I ported my CUDA code from Ubuntu 20.04 (Code::Blocks) to Windows 10 (Visual Studio 2019) - same hardware (dual boot/OS machine). CUDA toolkit latest version on both OS. After nvcc compile, Windows version binary is approximately 15x slower than Ubuntu version.

Without posting the entire code now, is there a “classic” mistake/trap while porting code to another IDE/OS?


building a debug project instead of a release project

1 Like

Oh man … why didn’t I ask before?
Would have saved me lots of time.
Many thanks!

I’m now from 15x to 1.3x slower. Not where I was before though, but quite acceptable.
Neverthess wondering why I can’t reach Ubuntu speed … ?!

My guess would be now the difference is attributable not to kernel execution but to some other aspect.

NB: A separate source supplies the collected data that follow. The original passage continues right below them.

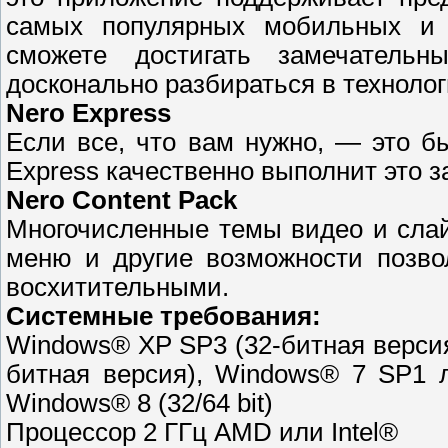
самых популярных мобильных и р
сможете достигать замечательн
досконально разбираться в технолог
Nero Express
Если все, что вам нужно, — это б
Express качественно выполнит это з
Nero Content Pack
Многочисленные темы видео и сла
меню и другие возможности позво
восхитительными.
Системные требования:
Windows® XP SP3 (32-битная версия
битная версия), Windows® 7 SP1 л
Windows® 8 (32/64 bit)
Процессор 2 ГГц AMD или Intel®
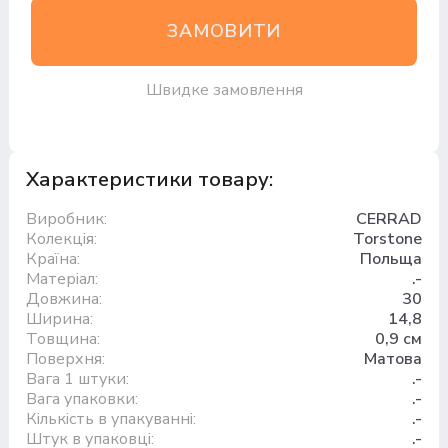
ЗАМОВИТИ
Швидке замовлення
Характеристики товару:
Виробник:
CERRAD
Колекція:
Torstone
Країна:
Польща
Матеріал:
.-
Довжина:
30
Ширина:
14,8
Товщина:
0,9 см
Поверхня:
Матова
Вага 1 штуки:
.-
Вага упаковки:
.-
Кількість в упакуванні:
.-
Штук в упаковці:
.-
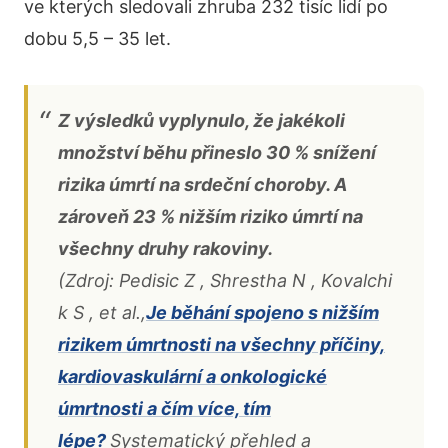
ve kterých sledovali zhruba 232 tisíc lidí po
dobu 5,5 – 35 let.
Z výsledků vyplynulo, že jakékoli
množství běhu přineslo 30 % snížení
rizika úmrtí na srdeční choroby. A
zároveň 23 % nižším riziko úmrtí na
všechny druhy rakoviny.
(Zdroj:
Pedisic
Z
,
Shrestha
N
,
Kovalchi
k
S
, et al.,
Je běhání spojeno s nižším
rizikem úmrtnosti na všechny příčiny,
kardiovaskulární a onkologické
úmrtnosti a čím více, tím
lépe?
Systematický přehled a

My expectation is that a given kernel launch should take the same amount of time to execute, whether the OS is windows or linux, all other things (GPU, machine config, kernel code, input parameters, grid config, compile settings, etc.) being the same.

So my guess is the difference is in something that should be pretty evident from a profiler timeline view. For example, if on WDDM, the actual windows OS usage of the GPU could be getting in the way of the CUDA usage of the GPU.

1 Like